El último juglar del flamenco
“Que nadie vaya a llorar, que nadie vaya a llorar, el día que yo me muera. Es más hermoso cantar, aunque se cante con pena”
Manuel Molina Jiménez (Ceuta, 1948), uno de los artistas que más agitó el flamenco en el último tercio del siglo pasado, se ha ido en la madrugada de este martes 19 de mayo. Y se ha ido con fidelidad a los principios que guiaron siempre su proceder. “Que nadie vaya a llorar, que nadie vaya a llorar, el día que yo me muera. Es más hermoso cantar, aunque se cante con pena”. Estos versos suyos, tan socorridos para el momento, son parte de una filosofía de la vida que le llevó a afrontar su muerte -había sido diagnosticado de cáncer hace un par de meses- con un singular estoicismo y sin paliativos médicos que la enmascarasen. Muchos más versos fue dejando por los escenarios en sus últimos años, con apariciones puntuales, a veces casi por sorpresa, en espectáculos las más de las veces de otros, especialmente de Farruquito. Con una luz cenital, la barba larga y blanca y la guitarra enarbolada verticalmente, Manuel elevaba su cante al cielo desgranado versos de delicada carga poética y sencillos mensajes. Testigo imprescindible del flamenco de los últimos cincuenta años, había adquirido aspecto de juglar, siempre flamenco, carisma de patriarca y palabra de profeta. Su arte grande se encontraba destilado en dosis pequeñas y de frágil apariencia y se le esperaba con la expectación de asistir a algo escaso e irrepetible, la experiencia de degustar un vino añejo o probar una fruta extraña.

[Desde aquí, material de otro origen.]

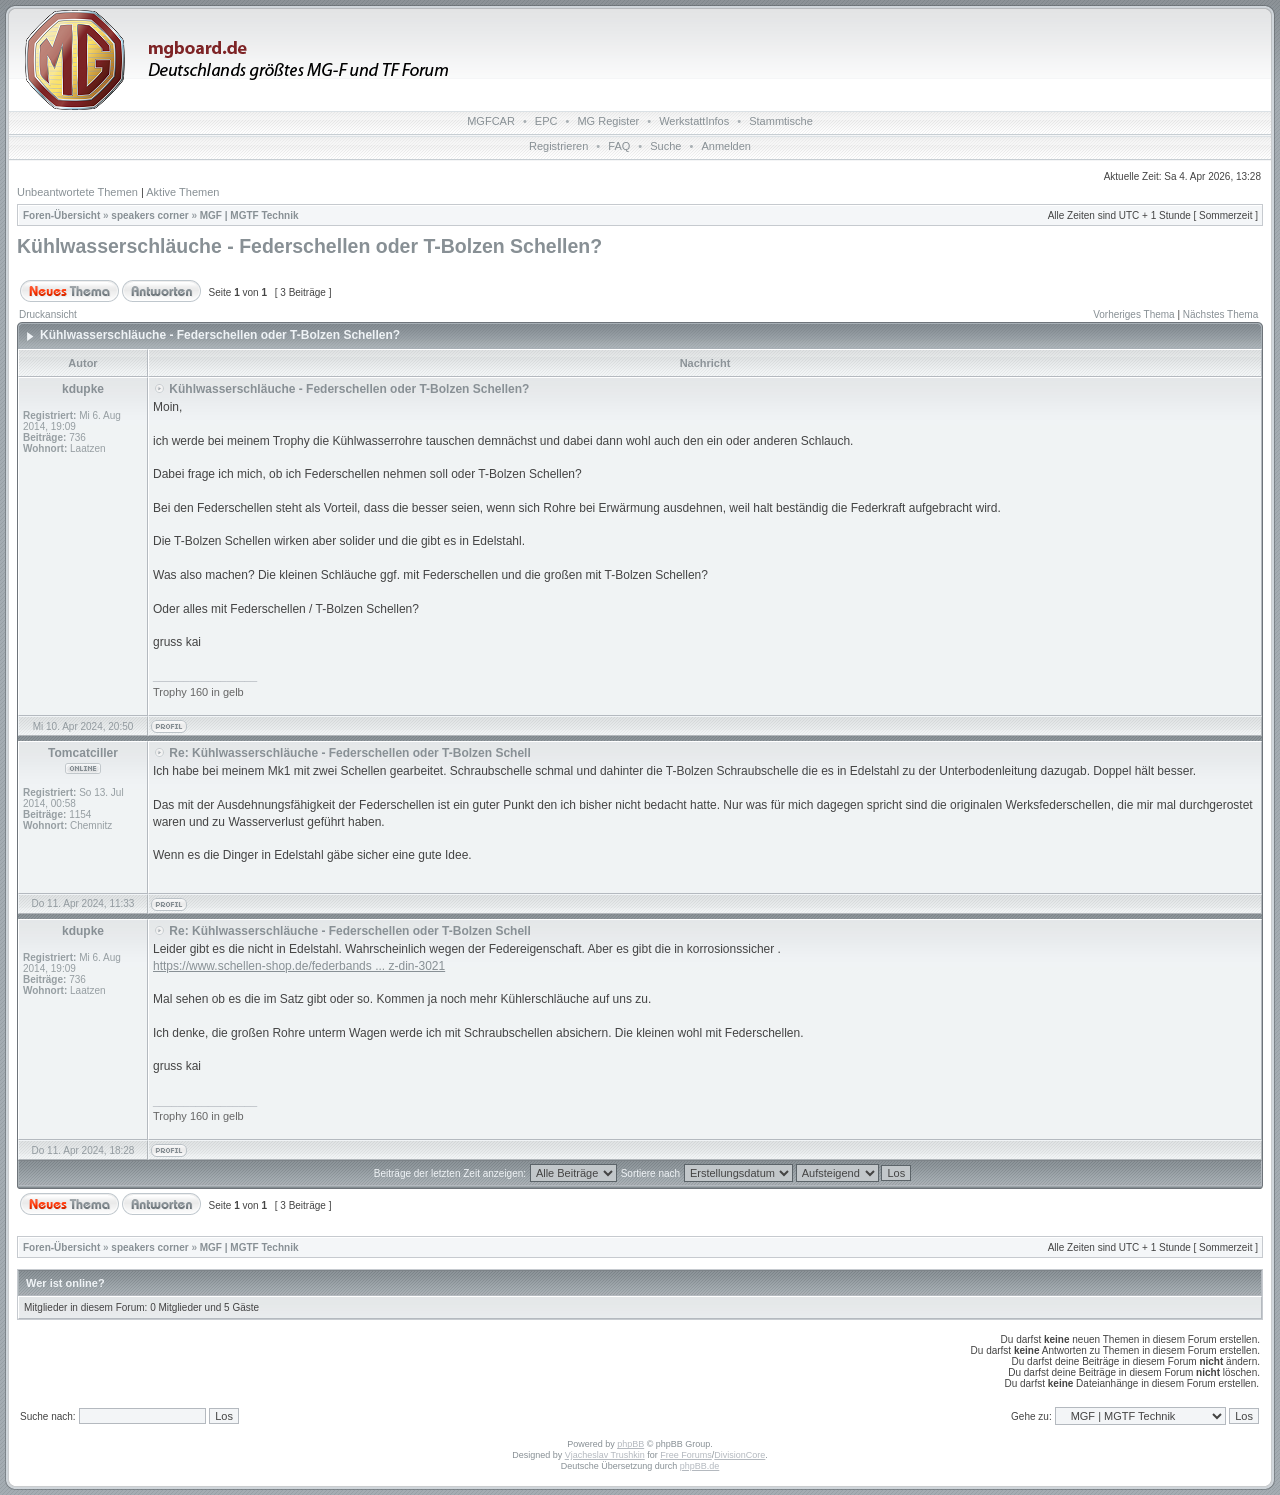  What do you see at coordinates (686, 1455) in the screenshot?
I see `Free Forums` at bounding box center [686, 1455].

La historia de Manuel Molina había comenzado muchos años antes. Nacido en tierra africana dentro de una familia gitana de arraigada tradición flamenca, aprendió de su padre a tocar la guitarra. De Ceuta pasó a Algeciras, donde compartió años de adolescencia con Paco de Lucía, del que contaba que siempre estaba estudiando. Y por fin, Triana, su patria: “Hay en Sevilla un tesoro que guarda mi corazón / La Giralda, la plazuela, mis amigos y El Tardón”. De carácter inquieto, ya de adolescente protagonizó formaciones como aquella de 'Los Gitanillos del Tardón', junto a Chiquetete y El Rubio. La misma inquietud le levó a codearse con lo más granado del underground sevillano, que lideraba por entonces el grupo de rock progresivo Smash. El productor Ricardo Pachón, que tenía metido en la cabeza el disco que había grabado Sabicas con el guitarrista de americano Joe Beck, vio en ese encuentro la posibilidad de hacer realidad su sueño. La colaboración entre el cantaor y la formación rockera se plasmó a través de cinco temas de fusión que son tenidos como el germen de lo que sería posteriormente el rock andaluz. El más conocido de ellos, 'El Garrotín', pero también los 'Tangos de Ketama' o 'El blues de la Alameda'.
La trayectoria del cantaor, guitarrista y compositor daría un giro radical a raíz de su unión, sentimental y artística, con la cantaora Lole Montoya. “El sol, joven y fuerte / ha vencido a la luna/ que se aleja impotente del campo de batalla”. En 1975 se edita Nuevo día, un disco que vuelve a hacer al flamenco superventas y que, con el ensoñador y colorista lirismo de los versos de Juan Manuel Flores, se convierte en la banda sonora de una naciente autonomía andaluza. A esa primera grabación seguirían más de media docena de discos, aunque serían los más inmediatos -Pasaje del Agua (1976), Lole y Manuel (1977) y Al alba con alegría (1978)- los que tuvieron más trascendencia. El dúo -también la pareja- terminaría rompiéndose, a pesar de un intento de regreso a principios de los noventa. Manuel lo intentaría en solitario en 1999 con La Calle del beso, una grabación que, curiosamente, contó con la coproducción y arreglos de Antonio Rodríguez 'Smash' y con la colaboración de su hija, Alba Molina, un disco de mucha belleza y casi nula repercusión.